* _What is expected_
Could you set down exactly the lines that start at the one containing "ladder carts." and end at the final line of the material below?

((

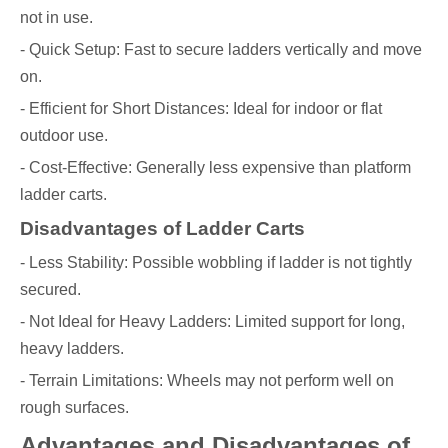
not in use.
- Quick Setup: Fast to secure ladders vertically and move
on.
- Efficient for Short Distances: Ideal for indoor or flat
outdoor use.
- Cost-Effective: Generally less expensive than platform
ladder carts.
Disadvantages of Ladder Carts
- Less Stability: Possible wobbling if ladder is not tightly
secured.
- Not Ideal for Heavy Ladders: Limited support for long,
heavy ladders.
- Terrain Limitations: Wheels may not perform well on
rough surfaces.
Advantages and Disadvantages of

))

* _The answer_
ladder carts.
Disadvantages of Ladder Carts
- Less Stability: Possible wobbling if ladder is not tightly
secured.
- Not Ideal for Heavy Ladders: Limited support for long,
heavy ladders.
- Terrain Limitations: Wheels may not perform well on
rough surfaces.
Advantages and Disadvantages of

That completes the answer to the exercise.